WHAT TO PRODUCE:
Among the lines of the data, copy those that hold "FOCUS".

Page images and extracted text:
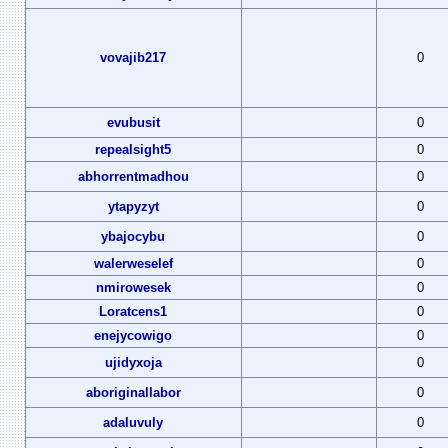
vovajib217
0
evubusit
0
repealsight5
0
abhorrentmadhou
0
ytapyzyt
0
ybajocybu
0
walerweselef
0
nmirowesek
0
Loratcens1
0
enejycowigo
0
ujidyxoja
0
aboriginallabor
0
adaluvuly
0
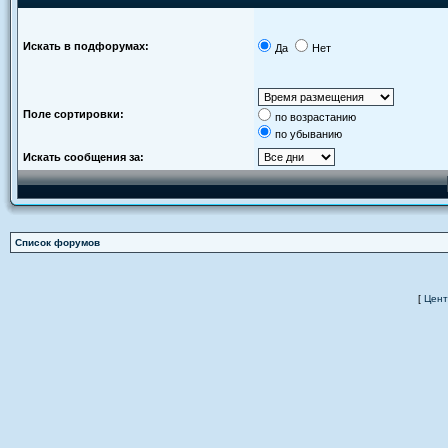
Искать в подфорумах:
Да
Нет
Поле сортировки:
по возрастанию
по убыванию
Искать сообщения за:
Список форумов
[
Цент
---
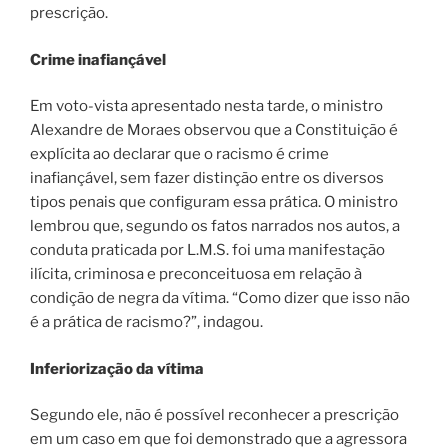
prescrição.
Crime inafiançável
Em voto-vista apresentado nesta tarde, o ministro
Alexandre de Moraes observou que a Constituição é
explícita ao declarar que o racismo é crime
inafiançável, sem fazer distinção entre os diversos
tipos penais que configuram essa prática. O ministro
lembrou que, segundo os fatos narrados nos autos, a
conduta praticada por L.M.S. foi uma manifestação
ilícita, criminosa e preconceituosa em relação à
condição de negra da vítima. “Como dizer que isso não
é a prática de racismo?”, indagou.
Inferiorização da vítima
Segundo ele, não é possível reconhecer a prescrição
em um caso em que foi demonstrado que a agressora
==
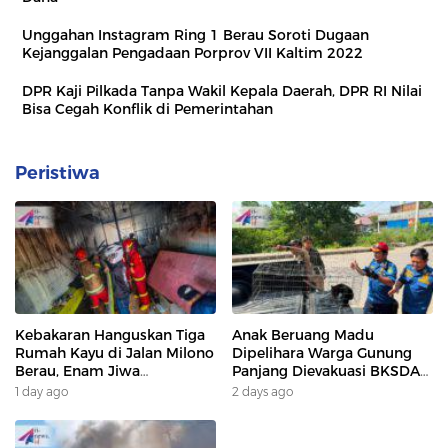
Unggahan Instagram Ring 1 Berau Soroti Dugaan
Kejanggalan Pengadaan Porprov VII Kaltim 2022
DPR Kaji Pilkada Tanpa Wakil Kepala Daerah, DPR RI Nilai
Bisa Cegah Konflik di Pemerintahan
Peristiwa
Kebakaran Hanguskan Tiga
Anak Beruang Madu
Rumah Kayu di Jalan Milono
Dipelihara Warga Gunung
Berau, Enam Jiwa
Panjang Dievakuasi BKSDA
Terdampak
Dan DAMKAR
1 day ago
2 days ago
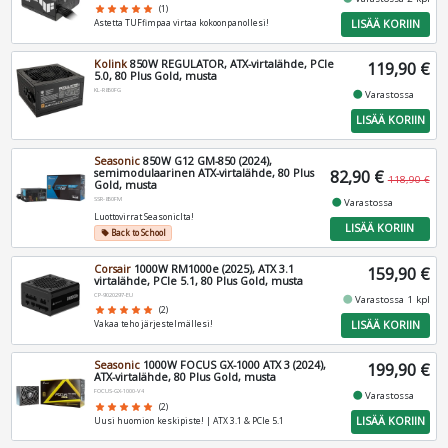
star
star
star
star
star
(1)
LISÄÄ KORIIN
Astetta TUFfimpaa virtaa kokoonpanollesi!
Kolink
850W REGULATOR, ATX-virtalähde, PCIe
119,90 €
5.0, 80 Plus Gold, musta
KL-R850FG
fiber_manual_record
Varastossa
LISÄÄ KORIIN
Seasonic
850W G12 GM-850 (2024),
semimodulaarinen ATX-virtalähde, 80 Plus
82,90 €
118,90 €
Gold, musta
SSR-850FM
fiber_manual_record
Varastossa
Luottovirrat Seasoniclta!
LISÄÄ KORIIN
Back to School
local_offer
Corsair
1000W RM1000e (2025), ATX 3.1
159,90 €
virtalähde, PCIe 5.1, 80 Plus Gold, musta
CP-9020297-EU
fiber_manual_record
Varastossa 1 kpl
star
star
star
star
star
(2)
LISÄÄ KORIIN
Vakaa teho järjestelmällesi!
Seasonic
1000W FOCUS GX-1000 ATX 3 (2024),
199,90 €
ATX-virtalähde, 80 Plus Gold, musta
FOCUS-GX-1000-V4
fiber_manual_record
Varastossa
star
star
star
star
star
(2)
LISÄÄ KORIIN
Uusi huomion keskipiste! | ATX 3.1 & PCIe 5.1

WORKED SOLUTION:
1000W FOCUS GX-1000 ATX 3 (2024),
FOCUS-GX-1000-V4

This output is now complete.